Connection

Staying in the Middle

Bryan

1/7/20252 min read

I was wondering what I might write about, and this popped up. I am a conundrum. I’m simultaneously loud and outgoing and, at the same time, socially awkward and emotionally reclusive. If these are in balance, I can experience that as a pleasant way to navigate my time. I enjoy people. I enjoy spending time with people. I have dozens of friends who I’m always happy to see.

I also thrive in solitude. I like to spend time with myself, pondering, writing, or zoning out on a movie I’ve seen a dozen times: It’s a Wonderful Life, Time Bandits, Terminator, A Few Good Men, The Lego Move.

There is a fairly generous range of proportion when it comes to the balance. While fifty-fifty would be ideal, I can go up to seventy-thirty and still be well. If I go past that in the realm of public interaction, I get worn out and sullen. If I spend too much time in solitude, it morphs into isolation, and that has had some particularly awful consequences.
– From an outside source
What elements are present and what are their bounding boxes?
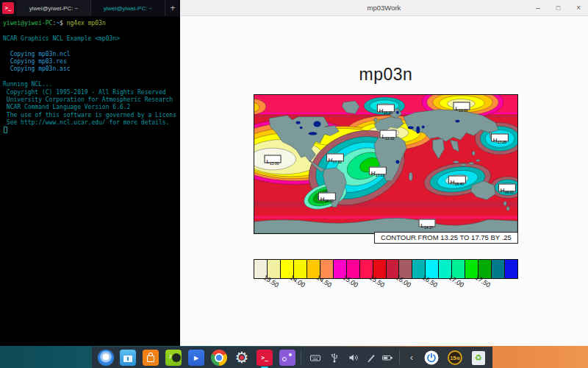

I think that I am in a rarified circumstance by living on an island. Orcas Island in particular, and for that I am grateful. In the movie Field of Dreams, Doc Graham has this to say: “This is my most special place in all the world, Ray. Once a place touches you like this, the wind never blows so cold again. You feel for it, like it was your child.”
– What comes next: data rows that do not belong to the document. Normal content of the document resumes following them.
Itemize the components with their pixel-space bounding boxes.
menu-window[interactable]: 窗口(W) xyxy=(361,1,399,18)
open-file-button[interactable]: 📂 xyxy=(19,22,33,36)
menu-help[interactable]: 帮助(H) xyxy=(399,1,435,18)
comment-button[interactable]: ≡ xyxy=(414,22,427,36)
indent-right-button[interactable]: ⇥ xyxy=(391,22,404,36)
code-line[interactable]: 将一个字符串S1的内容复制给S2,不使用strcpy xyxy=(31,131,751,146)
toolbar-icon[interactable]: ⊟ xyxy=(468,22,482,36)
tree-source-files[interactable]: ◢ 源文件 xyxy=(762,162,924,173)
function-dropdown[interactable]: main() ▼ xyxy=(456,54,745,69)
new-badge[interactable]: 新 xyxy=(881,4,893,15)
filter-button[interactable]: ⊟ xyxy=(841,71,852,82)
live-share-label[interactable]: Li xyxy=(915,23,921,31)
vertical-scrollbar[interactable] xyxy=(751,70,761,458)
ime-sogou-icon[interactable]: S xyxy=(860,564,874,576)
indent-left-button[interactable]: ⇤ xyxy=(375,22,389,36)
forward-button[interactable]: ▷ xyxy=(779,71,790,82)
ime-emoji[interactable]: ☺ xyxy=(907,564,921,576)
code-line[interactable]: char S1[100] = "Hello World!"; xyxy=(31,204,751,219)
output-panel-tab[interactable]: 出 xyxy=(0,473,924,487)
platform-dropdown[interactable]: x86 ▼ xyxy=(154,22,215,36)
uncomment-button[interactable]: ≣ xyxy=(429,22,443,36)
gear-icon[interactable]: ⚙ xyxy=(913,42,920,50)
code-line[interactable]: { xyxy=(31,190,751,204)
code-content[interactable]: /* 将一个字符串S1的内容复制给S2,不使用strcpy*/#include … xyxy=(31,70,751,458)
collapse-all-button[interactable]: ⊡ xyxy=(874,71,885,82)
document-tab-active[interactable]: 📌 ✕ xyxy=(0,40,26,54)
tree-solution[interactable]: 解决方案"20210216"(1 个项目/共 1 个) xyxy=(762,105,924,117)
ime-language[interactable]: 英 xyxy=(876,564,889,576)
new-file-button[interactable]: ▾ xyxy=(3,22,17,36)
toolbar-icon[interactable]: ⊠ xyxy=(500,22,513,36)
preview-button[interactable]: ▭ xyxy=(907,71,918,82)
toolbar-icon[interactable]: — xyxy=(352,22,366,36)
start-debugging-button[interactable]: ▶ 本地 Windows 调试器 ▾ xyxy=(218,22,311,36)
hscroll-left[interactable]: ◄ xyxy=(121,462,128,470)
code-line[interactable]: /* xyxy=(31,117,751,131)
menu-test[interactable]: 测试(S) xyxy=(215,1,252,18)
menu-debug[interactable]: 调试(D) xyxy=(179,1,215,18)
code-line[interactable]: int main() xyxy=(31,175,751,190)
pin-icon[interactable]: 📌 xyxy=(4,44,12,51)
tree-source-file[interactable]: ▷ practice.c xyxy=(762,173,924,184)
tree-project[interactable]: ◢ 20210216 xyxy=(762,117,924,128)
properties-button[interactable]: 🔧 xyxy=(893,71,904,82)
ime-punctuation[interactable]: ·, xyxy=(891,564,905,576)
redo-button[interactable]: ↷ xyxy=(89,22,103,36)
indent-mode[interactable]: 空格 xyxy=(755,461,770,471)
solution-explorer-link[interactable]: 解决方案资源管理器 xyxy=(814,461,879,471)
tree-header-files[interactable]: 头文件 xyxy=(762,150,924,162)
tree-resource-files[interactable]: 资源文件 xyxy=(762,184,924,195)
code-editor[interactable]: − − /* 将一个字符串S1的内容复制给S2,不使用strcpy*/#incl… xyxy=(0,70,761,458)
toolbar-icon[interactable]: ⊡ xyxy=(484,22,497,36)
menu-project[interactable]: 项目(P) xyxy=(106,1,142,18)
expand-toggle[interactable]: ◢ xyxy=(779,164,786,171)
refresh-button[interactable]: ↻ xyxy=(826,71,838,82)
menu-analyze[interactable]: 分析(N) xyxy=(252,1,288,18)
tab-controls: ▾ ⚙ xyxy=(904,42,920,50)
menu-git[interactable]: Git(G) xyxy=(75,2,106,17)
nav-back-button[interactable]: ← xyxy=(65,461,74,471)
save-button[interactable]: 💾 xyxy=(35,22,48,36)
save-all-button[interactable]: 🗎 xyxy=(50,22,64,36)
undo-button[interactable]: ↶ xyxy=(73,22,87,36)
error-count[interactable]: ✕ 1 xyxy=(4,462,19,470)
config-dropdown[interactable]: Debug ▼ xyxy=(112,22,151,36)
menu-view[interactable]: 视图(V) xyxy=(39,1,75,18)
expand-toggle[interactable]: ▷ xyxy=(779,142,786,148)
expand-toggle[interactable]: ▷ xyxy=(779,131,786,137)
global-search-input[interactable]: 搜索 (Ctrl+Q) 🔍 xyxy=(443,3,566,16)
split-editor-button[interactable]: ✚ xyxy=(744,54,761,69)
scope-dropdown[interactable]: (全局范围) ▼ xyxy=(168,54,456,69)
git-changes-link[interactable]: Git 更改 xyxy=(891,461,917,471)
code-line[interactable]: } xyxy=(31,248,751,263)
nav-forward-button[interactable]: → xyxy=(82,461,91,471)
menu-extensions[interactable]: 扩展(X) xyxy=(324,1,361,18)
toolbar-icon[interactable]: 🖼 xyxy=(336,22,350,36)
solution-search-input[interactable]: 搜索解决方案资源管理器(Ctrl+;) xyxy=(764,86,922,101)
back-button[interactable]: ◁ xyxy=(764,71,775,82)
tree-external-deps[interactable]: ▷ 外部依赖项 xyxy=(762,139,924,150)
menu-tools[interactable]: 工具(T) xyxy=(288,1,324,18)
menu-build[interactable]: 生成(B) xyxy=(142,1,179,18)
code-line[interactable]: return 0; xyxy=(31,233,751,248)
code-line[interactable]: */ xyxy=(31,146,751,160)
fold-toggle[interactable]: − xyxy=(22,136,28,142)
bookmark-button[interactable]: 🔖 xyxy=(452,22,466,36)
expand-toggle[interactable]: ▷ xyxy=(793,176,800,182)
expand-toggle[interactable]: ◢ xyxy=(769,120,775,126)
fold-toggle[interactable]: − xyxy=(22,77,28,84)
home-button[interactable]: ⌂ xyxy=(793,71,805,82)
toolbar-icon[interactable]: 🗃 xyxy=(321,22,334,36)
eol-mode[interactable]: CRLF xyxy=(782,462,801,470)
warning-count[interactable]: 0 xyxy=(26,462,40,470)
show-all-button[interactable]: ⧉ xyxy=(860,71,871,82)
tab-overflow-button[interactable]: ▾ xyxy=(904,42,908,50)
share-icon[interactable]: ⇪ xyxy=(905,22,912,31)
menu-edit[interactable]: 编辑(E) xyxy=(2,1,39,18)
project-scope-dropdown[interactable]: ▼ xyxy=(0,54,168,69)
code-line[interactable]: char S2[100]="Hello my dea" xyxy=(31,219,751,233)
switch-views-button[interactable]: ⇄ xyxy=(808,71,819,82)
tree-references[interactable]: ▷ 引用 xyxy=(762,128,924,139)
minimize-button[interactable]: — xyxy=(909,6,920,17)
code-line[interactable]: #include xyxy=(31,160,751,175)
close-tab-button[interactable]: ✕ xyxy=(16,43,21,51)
I had the good fortune to spend eight years in Bali. I had friends, I belonged to a tennis club, I was in a band. Even with all that, Bali never felt like home. When I came back to Orcas, as I walked off the ferry, the feeling of relief was palpable.

I have found, over time, that it is important to my well-being to be in the middle. I have a group of friends that I meet with a couple of times a week that help me do that. I have a friend that I talk to every morning during the week that helps. I will reach out and make calls to long-distance friends so I can catch up with them. And, of course, there is the Market.

All of this takes a certain amount of courage to break past some sort of built-in reluctance I have for social contact. As long as I stay with it, it is never too daunting and fairly simple to overcome.

Living on Orcas Island, and most importantly the people who I share this wonderland with, gifts me the opportunity to be ‘part of’. Later today, I’ll drive from Deer Harbor to Eastsound. If all goes well, I’ll go to the Fitness Center and go swimming. I’ll wander over to Heather’s to give Zoey one of the practice amps we own to go with the purple Stratocaster she has taken over. I’ll stop by at the Market to get something I need, but won't know what it is until I go in. The odds are that during these two hours in town, I will see twenty people I know and probably have a conversation with five of them. Having spent the morning at home, this should be just about right.

Sometimes, I wonder if I’ll live here for the rest of my life. I sure hope so. Thank you, Orcas Island.